Thursday, August 27, 2009

Freedom and Bummers

You will find me squarely in both the anti-smoking and the anti-anti-smoking legislation crowd. (I'm also anti-turnip but I'm not pursuing any laws against them.) You see, I don't smoke and don't much like smoking, but then again, I have disliked anal-retentive hall monitors since long before any of my coolest friends started lighting up.

I take my own initiative and avoid smoking quite successfully. There is no smoking in my car, my house, or in my office, and when I venture into a smoking restaurant or into a smoker friend's house, I do so without dictating my demands to everyone already inside. (Humility obviously being one of my more impressive perfections.) I also believe that when it comes to private businesses and buildings, it is the owners of these establishments that should dictate which lawful activities take place inside, much like I do in my own home.

In my book this is called freedom. A lot of sullen bureaucrats would call this a bummer.

But this isn't really a post about smoking per se. It is instead about a novel tactical change being made by Michigan Rep. Gary McDowell in his enlightened crusade against evil bar owners while protecting a sub-class of citizens he feels is too challenged to get up and move a couple of bar stools farther away from a Lotto playing chain smoker.

Rep. McDowell has become discouraged that the Michigan legislature has been unsuccessful in passing a state-wide smoking ban in bars and restaurants, and in a maneuver of almost dizzying misdirection, he has decided in this one specific instance that he wants to kick the authority for passing laws back to the local level.

Now, I don't agree with his motivation for pursuing the measure because he is simply trying to control smaller areas of behavior until he is able to control the whole ball of wax.

Really, I get it.

However, his chosen tactic did get me wondering. Could I imagine a world in which distant bureaucrats voluntarily kept their noses out of things in which they had no business and allowed the locals to manage their own lives? If it is a worthy idea as it relates to smoking, why is it not a good idea for anything else?

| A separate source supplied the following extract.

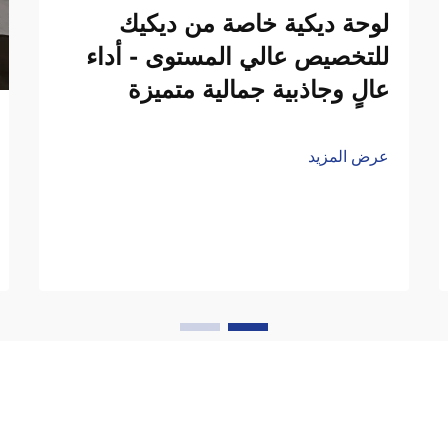
لوحة ديكية خاصة من ديكيك
للتخصيص عالي المستوى - أداء
عالٍ وجاذبية جمالية متميزة
عرض المزيد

For most of us at least, if our representative considers doing something that we don't agree with we are forced to make phone calls to a switchboard or send letters to a post office box. Things are different at the local level where politicians are not able to dodge the debate by hunkering down in a distant office and surrounding themselves with smooth tongued staffers and bused in union protesters. Honestly, I wouldn't even recognize my representative's ugly mug if it served me deep fried chicken on the way to a cholesterol screening, but my local township supervisor is another thing. If that guy starts trying to run my life he can expect to find the rebel in me parked in my gas guzzler at the end of his driveway, dragging on a cigarette, and playing music way louder than is recommended by government authorities.

McDowell's motives aside, I sincerely hope that this starts a trend where Lansing nannies disencumber themselves from all the areas in our daily lives where they have stuck their unwelcome noses.

Could we see a day when Rogers City locals are allowed to choose whether or not a power plant is built in their area?

Could the time arrive when the local school district is allowed to hire the teachers and administrators that it wants to hire without interference from legislators influenced by the teachers unions? Could it potentially boot out into the streets the disruptive students that want to keep everyone else from learning?

Could local governments keep funds local rather than having so much of it travel to Lansing and Washington to be divvied up and redistributed according to the latest push button issue traveling like a wildfire through the house and senate chambers?

Might a struggling family with the need of a new home be allowed to build one without having to adhere to mounds upon mounds of ever more restrictive state mandated building and energy codes?

And might we live in a world where field agents of the garage sale police are retrained and transferred into the government agency that makes sure that no serial offender is tearing off Do Not Remove Labels in the pillow section down at Kohl's? (Don't you cynics ever accuse me of being soft on crime!)

I'm not holding my breath at any of this and apparently neither are the legislative powers that be. McDowell's bill was taken off Wednesday's agenda.

Currently Michigan law allows only the state legislature to ban smoking in dining establishments, and so far, despite many attempts at passing legislation to accomplish this, it has failed in the effort.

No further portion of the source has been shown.